Instructions for the task: Copy out the listing that follows, exact in every word, and skip the images.

Top of Information shown

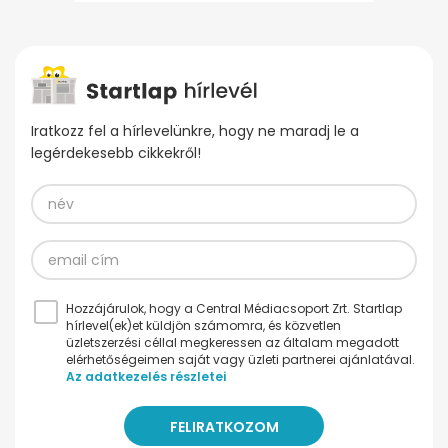
Iratkozz fel a hírlevelünkre, hogy ne maradj le a
legérdekesebb cikkekről!
Hozzájárulok, hogy a Central Médiacsoport Zrt. Startlap
hírlevel(ek)et küldjön számomra, és közvetlen
üzletszerzési céllal megkeressen az általam megadott
elérhetőségeimen saját vagy üzleti partnerei ajánlatával.
Az adatkezelés részletei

Bottom of Information shown

Output for this exercise:
Iratkozz fel a hírlevelünkre, hogy ne maradj le a
legérdekesebb cikkekről!
Hozzájárulok, hogy a Central Médiacsoport Zrt. Startlap
hírlevel(ek)et küldjön számomra, és közvetlen
üzletszerzési céllal megkeressen az általam megadott
elérhetőségeimen saját vagy üzleti partnerei ajánlatával.
Az adatkezelés részletei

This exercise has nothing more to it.